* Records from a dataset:
---
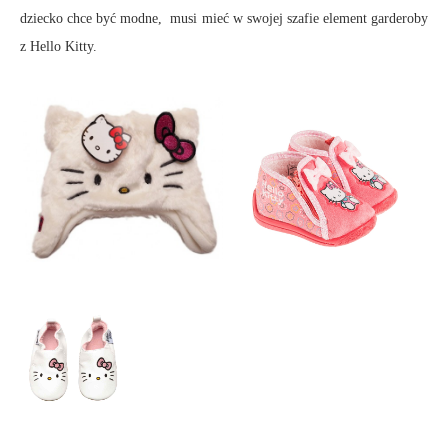
dziecko chce być modne, musi mieć w swojej szafie element garderoby
z Hello Kitty.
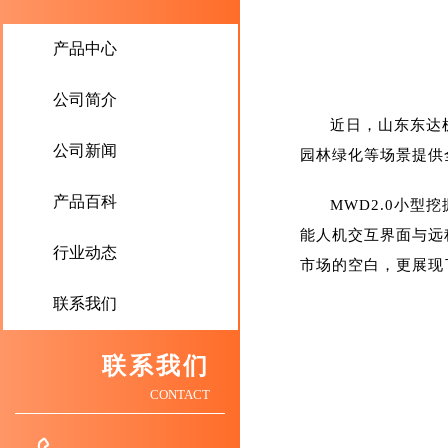
产品中心
公司简介
近日，山东东达
公司新闻
园林绿化等场景提供
产品百科
MWD2.0小
能人机交互界面与远
行业动态
市场的空白，更展现
联系我们
联系我们
CONTACT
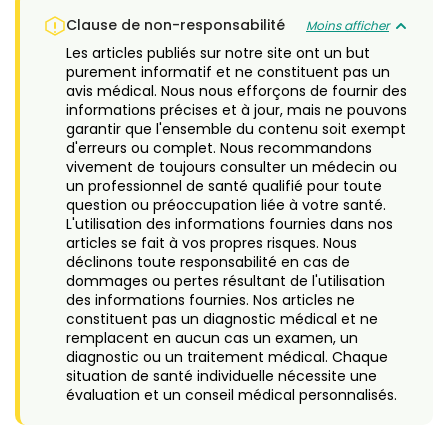
Clause de non-responsabilité
Moins afficher
Les articles publiés sur notre site ont un but
purement informatif et ne constituent pas un
avis médical. Nous nous efforçons de fournir des
informations précises et à jour, mais ne pouvons
garantir que l'ensemble du contenu soit exempt
d'erreurs ou complet. Nous recommandons
vivement de toujours consulter un médecin ou
un professionnel de santé qualifié pour toute
question ou préoccupation liée à votre santé.
L'utilisation des informations fournies dans nos
articles se fait à vos propres risques. Nous
déclinons toute responsabilité en cas de
dommages ou pertes résultant de l'utilisation
des informations fournies. Nos articles ne
constituent pas un diagnostic médical et ne
remplacent en aucun cas un examen, un
diagnostic ou un traitement médical. Chaque
situation de santé individuelle nécessite une
évaluation et un conseil médical personnalisés.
---
* Task directions: Repeat each entry above exactly, passing over any images.

* Reply:
dziecko chce być modne, musi mieć w swojej szafie element garderoby
z Hello Kitty.
产品中心
公司简介
近日，山东东达
公司新闻
园林绿化等场景提供
产品百科
MWD2.0小
能人机交互界面与远
行业动态
市场的空白，更展现
联系我们
联系我们
CONTACT
Clause de non-responsabilité
Moins afficher
Les articles publiés sur notre site ont un but
purement informatif et ne constituent pas un
avis médical. Nous nous efforçons de fournir des
informations précises et à jour, mais ne pouvons
garantir que l'ensemble du contenu soit exempt
d'erreurs ou complet. Nous recommandons
vivement de toujours consulter un médecin ou
un professionnel de santé qualifié pour toute
question ou préoccupation liée à votre santé.
L'utilisation des informations fournies dans nos
articles se fait à vos propres risques. Nous
déclinons toute responsabilité en cas de
dommages ou pertes résultant de l'utilisation
des informations fournies. Nos articles ne
constituent pas un diagnostic médical et ne
remplacent en aucun cas un examen, un
diagnostic ou un traitement médical. Chaque
situation de santé individuelle nécessite une
évaluation et un conseil médical personnalisés.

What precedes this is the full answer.